In reply to question 15 of Part II, "What suggestions have you to offer concerning household conveniences?" a number of interesting replies have been received. One student from Massachusetts sends in a photograph of a home-made butler's table on wheels. She says: "It is 39 inches long, 22 inches in width in the middle, and slants till at the ends it is 16 inches. This allows it to go through doorways without so much danger of bumping. The small wheels are put on like castors, on swivels, thus allowing the table to turn completely around, which is a great convenience. It is used for setting the table, clearing away the dishes, etc.

A number have spoken of the convenience of shallow closets or wardrobes when there is not space for a large closet. These sometimes have double doors that open the full width of the closet, thus bringing everything into view. Sometimes the lower portion is made into drawers.

One describes a chest of very large drawers that run on rollers and so are easily pulled out. Skirts were placed full length in these drawers.

Another tells of a horizontal curtain pole placed high up in a large closet. This is used for hanging of dresses, each on its own dress hanger. A stick with a hook on the end served to put up and take down the hangers. Others place the pole under the closet shelf where it serves a similar purpose of economizing space.

An ingenious arrangement for an ironing board is described by an Illinois student. The board is hinged at the wide end and has a hinged leg near the other end. When not in use, the board may be swung up into the narrow closet in which it fits, and the door closed. The closet contains the irons and other appliances and materials used for ironing.

A number have written of the convenience of a narrow space in the butler's pantry to receive extra table leaves when they are not in use.

A china closet described has a small space with upright slats in it, between which dinner platters are placed without fear of breakage. In the same house the space under the front stairs, which was too shallow for a closet, was utilized for a number of drawers.

Clothes chutes from the bath room to the laundry and built-in refrigerators with arrangements for filling the ice compartment from the outside, as illustrated in some of the plans, seem to be fully appreciated.

Quite a number have spoken of the convenience of an upper balcony for airing bed clothes, brushing rugs, clothing, etc. A Philadelphia student writes: "Last year we made one change for the sake of our daughter, then three years old. This was the addition of a balcony. My husband said it would cost no more than many men spend for tobacco. The lumber was bought and a carpenter employed to build it. The roof of the second story serving as a foundation for the porch. A railing three feet high with an eight inch ledge makes a safeguard. The roof is of canvas.

White lead was used between the floor boards to make the joints waterproof. A swing is one of the many things that the porch holds. The total cost was sixty dollars".

I have one kitchen convenience which I would suggest to housekeepers in Mexico or similar countries where it is necessary to lock the pantries. It is a long, low box with a hinged cover (something like a couch box) and is divided into compartments, which hold potatoes, onions, and other daily necessities in small quantities. One compartment is useful for holding all the old newspapers, which are put there for kindling.

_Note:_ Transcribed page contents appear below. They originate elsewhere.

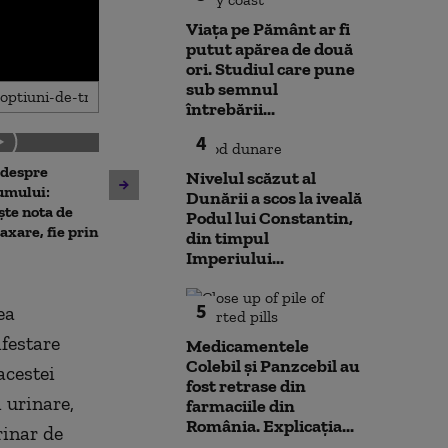
Viața pe Pământ ar fi
putut apărea de două
ori. Studiul care pune
sub semnul
întrebării...
4
 despre
Antrenament cu miză:
Nivelul scăzut al
10 luni de la ex
umului:
pușcașii marini români au
Dunării a scos la iveală
Rahova: Oameni
ște nota de
testat vehiculele de asalt
Podul lui Constantin,
așteaptă să intr
taxare, fie prin
amfibiu AAV-7 alături de
din timpul
Primarul Cipri
militarii SUA
Imperiului...
„Am comandat 
5
ea
festare
Medicamentele
Colebil și Panzcebil au
acestei
fost retrase din
i urinare,
farmaciile din
România. Explicația...
rinar de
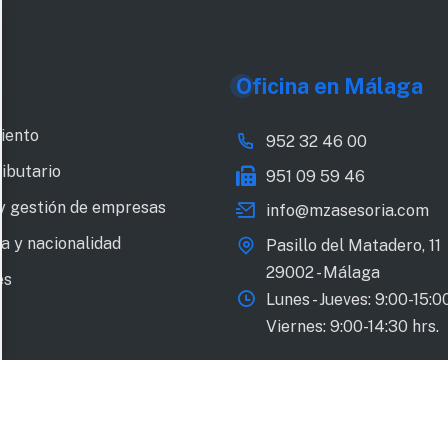
s
Oficina en Málaga
iento
952 32 46 00
ributario
951 09 59 46
y gestión de empresas
info@mzasesoria.com
ía y nacionalidad
Pasillo del Matadero, 11
29002 - Málaga
es
Lunes - Jueves: 9:00-15:00
Viernes: 9:00-14:30 hrs.
k®
.
Aviso legal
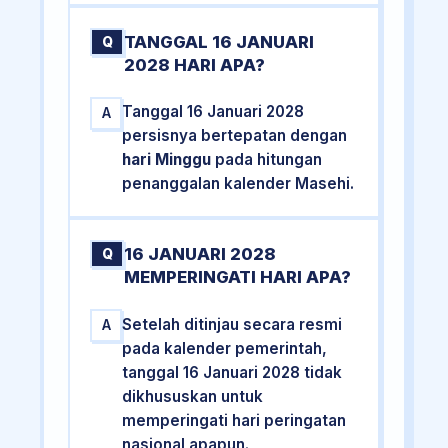
TANGGAL 16 JANUARI
Q
2028 HARI APA?
Tanggal 16 Januari 2028
A
persisnya bertepatan dengan
hari Minggu
pada hitungan
penanggalan kalender Masehi.
16 JANUARI 2028
Q
MEMPERINGATI HARI APA?
Setelah ditinjau secara resmi
A
pada kalender pemerintah,
tanggal 16 Januari 2028 tidak
dikhususkan untuk
memperingati hari peringatan
nasional apapun.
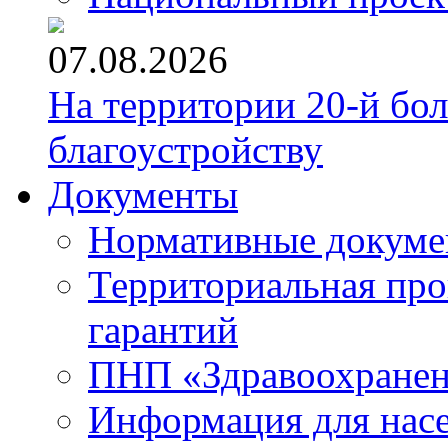
07.08.2026
На территории 20-й бо
благоустройству
Документы
Нормативные докум
Территориальная про
гарантий
ПНП «Здравоохране
Информация для нас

Another convenience is the built-in end of my dressing room, which is arranged as follows: The top of the dresser serves as a shelf. Underneath this the space is divided into three compartments for about three feet. The center one is an open recess having hooks on the three sides. The left compartment is divided into three shelves for hats and shoes. The right compartment is divided by shelves into five compartments for the baby's clothes. The shelves are made of quarter-inch boards, removable for cleaning. Both these side closets are closed with doors, having spring latches and hooks on the inside of the doors. Below the three compartments are three shallow drawers made full width for skirts, and below these are four deep drawers made half width - two on each side - for shirt waists and pieces.

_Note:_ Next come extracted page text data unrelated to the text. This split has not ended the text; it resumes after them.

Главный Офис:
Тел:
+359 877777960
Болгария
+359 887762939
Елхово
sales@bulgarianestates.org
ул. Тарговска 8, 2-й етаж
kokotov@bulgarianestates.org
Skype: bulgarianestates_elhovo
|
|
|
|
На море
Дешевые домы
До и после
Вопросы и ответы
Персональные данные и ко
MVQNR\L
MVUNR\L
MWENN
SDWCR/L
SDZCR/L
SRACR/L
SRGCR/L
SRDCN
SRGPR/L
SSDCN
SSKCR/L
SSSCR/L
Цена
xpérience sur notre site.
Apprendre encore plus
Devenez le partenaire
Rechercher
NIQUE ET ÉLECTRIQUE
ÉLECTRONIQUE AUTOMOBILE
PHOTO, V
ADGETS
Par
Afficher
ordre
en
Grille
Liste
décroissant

Several students have asked for plans of a cottage that might be built for $3,000. The accompanying plans give some idea of an inexpensive seven-room cottage with a bath room and with a laundry in the basement. Two rooms on the first floor are called bedrooms, although the front one might be used for a library if desired.

Some of the rooms might be made more attractive if bay windows were added, but any change from simple rectangular lines adds to the expense. The arrangement of the rooms should prove convenient for a small family.